From 2005 to 2015, women enrolled in VA health services nearly doubled to more than 720,000. In the coming years, these numbers are predicted to continue rising, and the researchers say a systems-based approach is necessary to address the sex-based gap in healthcare delivery.7

“Since veteran women face unique social and health risks compared with civilian women, more work is needed to better understand their healthcare needs,” Lee pointed out. “The first step in evaluating drivers of this gender-based care inequality entails qualitative surveys assessing gaps in the healthcare system from viewpoints of patients, prescribers and policymakers. After identifying possible gaps, trials of system-level interventions may be implemented to target and improve guideline-directed therapy practices and medication adherence.”

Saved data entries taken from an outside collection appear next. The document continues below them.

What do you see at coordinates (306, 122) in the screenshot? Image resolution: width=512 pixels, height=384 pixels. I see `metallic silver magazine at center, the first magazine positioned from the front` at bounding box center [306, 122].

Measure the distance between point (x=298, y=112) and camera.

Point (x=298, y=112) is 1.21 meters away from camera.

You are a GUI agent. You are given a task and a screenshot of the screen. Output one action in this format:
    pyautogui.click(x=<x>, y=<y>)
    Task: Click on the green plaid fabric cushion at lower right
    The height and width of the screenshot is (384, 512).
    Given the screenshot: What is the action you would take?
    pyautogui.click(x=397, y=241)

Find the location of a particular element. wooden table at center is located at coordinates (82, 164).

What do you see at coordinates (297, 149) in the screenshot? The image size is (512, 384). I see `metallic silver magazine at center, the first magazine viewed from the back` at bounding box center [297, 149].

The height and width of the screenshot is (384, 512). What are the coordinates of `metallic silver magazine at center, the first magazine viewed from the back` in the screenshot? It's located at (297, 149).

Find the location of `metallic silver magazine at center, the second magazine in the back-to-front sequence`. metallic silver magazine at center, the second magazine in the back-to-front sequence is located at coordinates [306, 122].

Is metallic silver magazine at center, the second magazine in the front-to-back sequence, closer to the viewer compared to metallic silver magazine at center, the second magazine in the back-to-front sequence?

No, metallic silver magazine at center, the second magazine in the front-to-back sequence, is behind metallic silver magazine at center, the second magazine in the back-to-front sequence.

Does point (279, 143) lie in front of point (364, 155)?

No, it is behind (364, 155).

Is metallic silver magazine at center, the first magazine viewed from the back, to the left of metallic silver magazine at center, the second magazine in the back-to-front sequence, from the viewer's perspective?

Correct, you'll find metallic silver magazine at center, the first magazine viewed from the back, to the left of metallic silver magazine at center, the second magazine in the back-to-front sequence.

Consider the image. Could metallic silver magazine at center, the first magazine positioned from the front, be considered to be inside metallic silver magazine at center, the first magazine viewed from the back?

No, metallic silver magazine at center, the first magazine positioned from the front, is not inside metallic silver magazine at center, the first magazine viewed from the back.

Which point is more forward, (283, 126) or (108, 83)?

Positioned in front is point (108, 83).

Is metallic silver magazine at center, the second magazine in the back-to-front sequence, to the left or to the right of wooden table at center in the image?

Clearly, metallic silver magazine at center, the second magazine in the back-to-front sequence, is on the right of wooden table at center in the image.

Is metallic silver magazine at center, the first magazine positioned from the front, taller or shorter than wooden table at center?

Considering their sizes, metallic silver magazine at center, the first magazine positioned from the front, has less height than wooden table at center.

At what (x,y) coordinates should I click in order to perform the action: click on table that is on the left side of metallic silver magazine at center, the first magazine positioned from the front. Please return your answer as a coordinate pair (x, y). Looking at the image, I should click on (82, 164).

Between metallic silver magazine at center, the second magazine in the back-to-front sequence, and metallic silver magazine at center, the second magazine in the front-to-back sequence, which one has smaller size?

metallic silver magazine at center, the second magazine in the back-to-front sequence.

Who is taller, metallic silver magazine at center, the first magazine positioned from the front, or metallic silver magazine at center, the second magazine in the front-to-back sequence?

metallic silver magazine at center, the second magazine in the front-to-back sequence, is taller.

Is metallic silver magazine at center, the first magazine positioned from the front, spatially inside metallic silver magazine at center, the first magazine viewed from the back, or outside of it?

  1. Lee MT, Mahtta D, Ramsey DJ, Sex-Related Disparities in Cardiovascular Health Care Among Patients With Premature Atherosclerotic Cardiovascular Disease. JAMA Cardiology. Published April 21, 2021. doi:10.1001/jamacardio.2021.0683
  2. Wilmot KA, O’Flaherty M, Capewell S, et al. Coronary Heart Disease Mortality Declines in the United States From 1979 Through 2011: Evidence for Stagnation in Young Adults, Especially Women. Circulation. Published September 15, 2015. DOI: 10.1161/CIRCULATIONAHA.115.015293
  3. Zhao M, Woodward M, Vaartjes I, Millett,ERC, et al. Sex Differences in Cardiovascular Medication Prescription in Primary Care: A Systematic Review and Meta‐Analysis. Journal of the American Heart Association. Published May 20, 2020. DOI: 10.1161/JAHA.119.014742
  4. Assari S. Veterans and Risk of Heart Disease in the United States: A Cohort with 20 Years of Follow Up. International Journal of Preventative Medicine. Published June 2014. PMCID: PMC4085922
  5. Vikulova DN, Grubisic M, Zhao Y, Lynch K, et al. Premature Atherosclerotic Cardiovascular Disease: Trends in Incidence, Risk Factors, and Sex-Related Differences, 2000 to 2016. Journal of the American Heart Association. Published July 16, 2019. DOI: 10.1161/JAHA.119.012178
  6. Okunrintemi V, Valero‐Elizondo J, Patrick B, et al. Gender Differences in Patient‐Reported Outcomes Among Adults With Atherosclerotic Cardiovascular Disease. Journal of the American Heart Association. Published December 10, 2018. DOI: 10.1161/JAHA.118.010498
  7. Department of Veterans Affairs, National Center for Veterans Analysis and Statistics. Women Veterans Report: The Past, Present and Future of Women Veterans. Published February 2017.